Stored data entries

━━━━━━━━

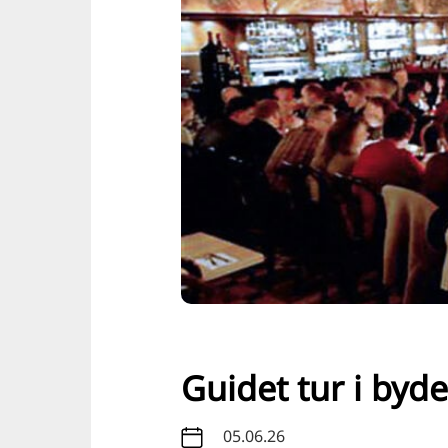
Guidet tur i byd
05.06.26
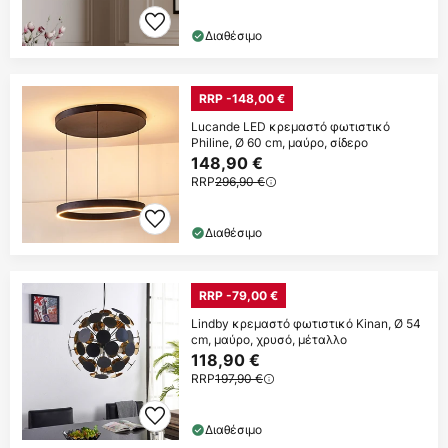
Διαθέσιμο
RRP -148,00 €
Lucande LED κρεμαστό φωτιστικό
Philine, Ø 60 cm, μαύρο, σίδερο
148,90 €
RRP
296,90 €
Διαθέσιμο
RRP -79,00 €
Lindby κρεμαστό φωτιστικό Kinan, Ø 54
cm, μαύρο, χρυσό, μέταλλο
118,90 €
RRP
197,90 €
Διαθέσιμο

━━━━━━━━

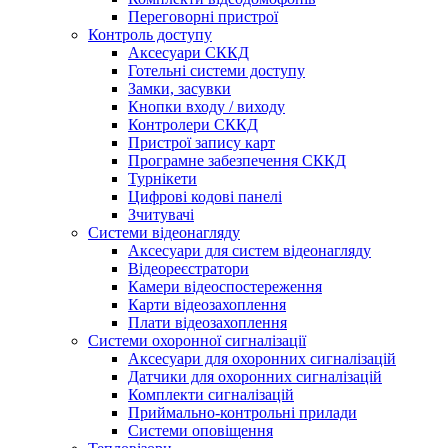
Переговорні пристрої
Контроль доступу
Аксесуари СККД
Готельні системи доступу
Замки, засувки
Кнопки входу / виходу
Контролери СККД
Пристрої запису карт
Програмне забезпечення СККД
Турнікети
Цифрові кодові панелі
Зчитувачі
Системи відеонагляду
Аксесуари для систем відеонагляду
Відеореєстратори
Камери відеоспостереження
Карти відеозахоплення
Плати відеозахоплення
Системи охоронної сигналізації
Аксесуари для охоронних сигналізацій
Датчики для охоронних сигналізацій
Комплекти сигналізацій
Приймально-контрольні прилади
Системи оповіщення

━━━━━━━━

**Problem details:** The line above containing "Аксесуари СККД", the line containing "Комплекти сигналізацій", and every line between them are to be transcribed exactly; no other line is wanted.

**Reply:**
Аксесуари СККД
Готельні системи доступу
Замки, засувки
Кнопки входу / виходу
Контролери СККД
Пристрої запису карт
Програмне забезпечення СККД
Турнікети
Цифрові кодові панелі
Зчитувачі
Системи відеонагляду
Аксесуари для систем відеонагляду
Відеореєстратори
Камери відеоспостереження
Карти відеозахоплення
Плати відеозахоплення
Системи охоронної сигналізації
Аксесуари для охоронних сигналізацій
Датчики для охоронних сигналізацій
Комплекти сигналізацій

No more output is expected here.